Compare this from the article:

    
    
      "[T]he standard geometry book for Fairfax County, which is 
      used in schools around the country, tries to explain what 
      a mathematical point is by analogy to pixels on TV 
      screens, which are not in fact point-like."
    

With This:

    
    
      "[T]he books were so lousy. They were false. They were 
      hurried. They would try to be rigorous, but they would use 
      examples (like automobiles in the street for "sets") which 
      were almost OK, but in which there were always some 
      subtleties."
    

Feyman continues:

    
    
      "The definitions weren't accurate.

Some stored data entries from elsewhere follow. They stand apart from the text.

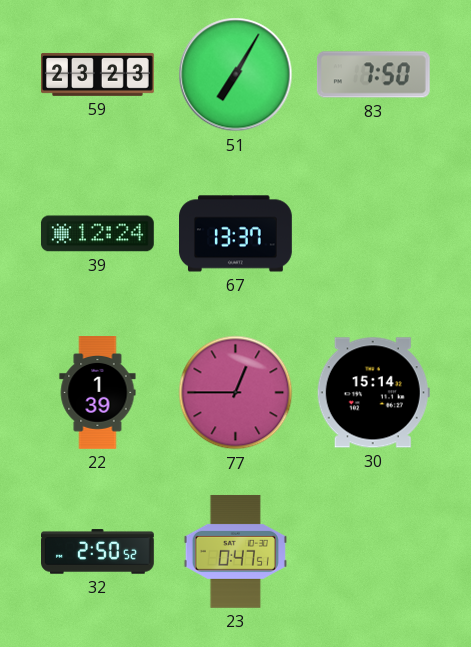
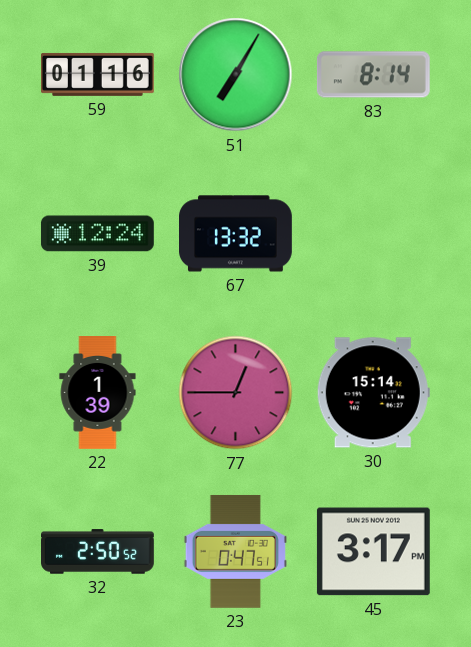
59: 23:23 -> 01:16
83: 7:50 -> 8:14
67: 13:37 -> 13:32
45: none -> 3:17
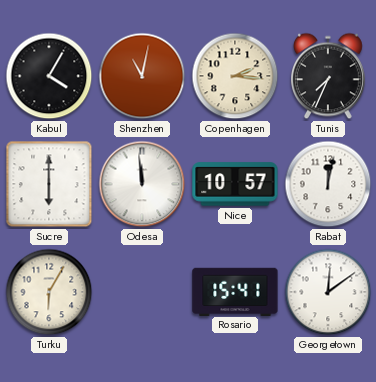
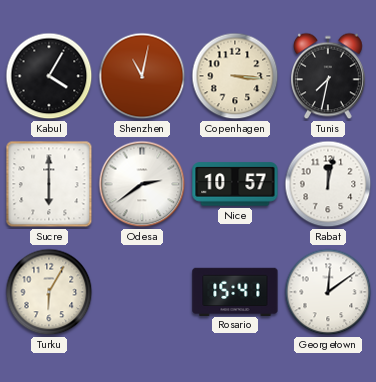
Copenhagen: 2:16 -> 3:16
Tunis: 7:34 -> 7:32
Odesa: 11:59 -> 2:39
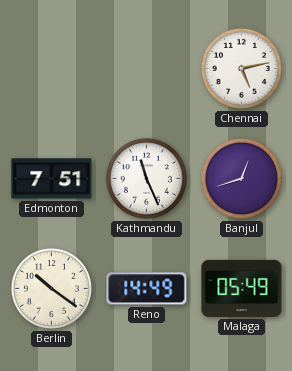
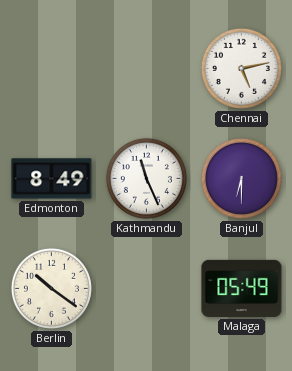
Edmonton: 7:51 -> 8:49
Banjul: 12:42 -> 6:30
Reno: 14:49 -> none
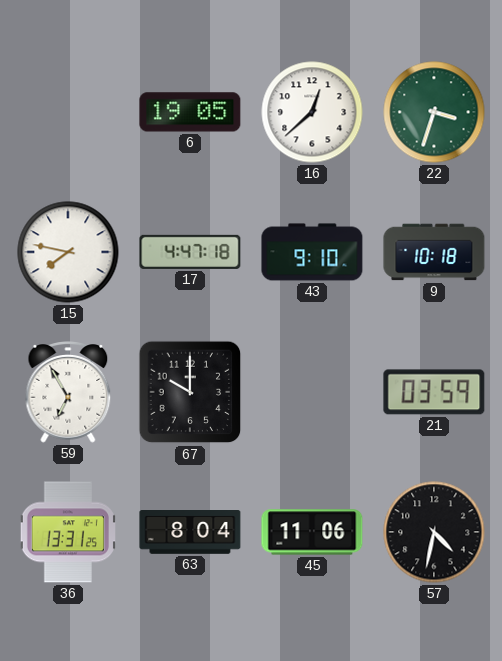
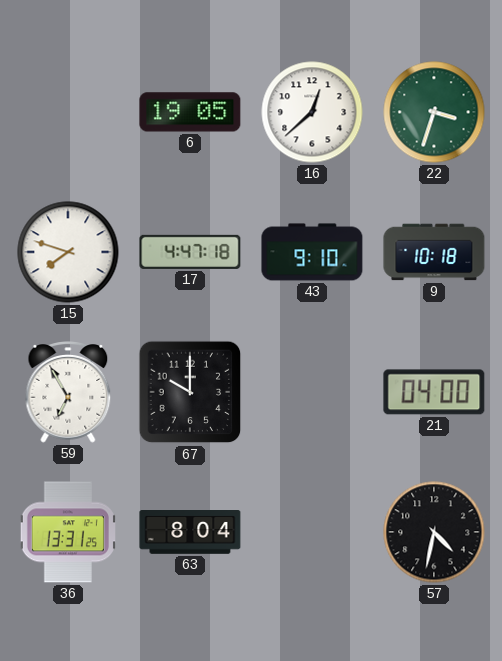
15: 7:47 -> 7:48
21: 03:59 -> 04:00
45: 11:06 -> none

Everything was a little 
      bit ambiguous -- they weren't smart enough to understand 
      what was meant by "rigor." They were faking it. They were 
      teaching something they didn't understand, and which was, 
      in fact, useless, at that time, for the child."

------
rrmm
The thing I learned about learning math is that you have to do a lot of
problems. That's it. That's the trick.

Also, It's helpful to read a lot of different explanations/developments of a
concept until I find one that makes sense.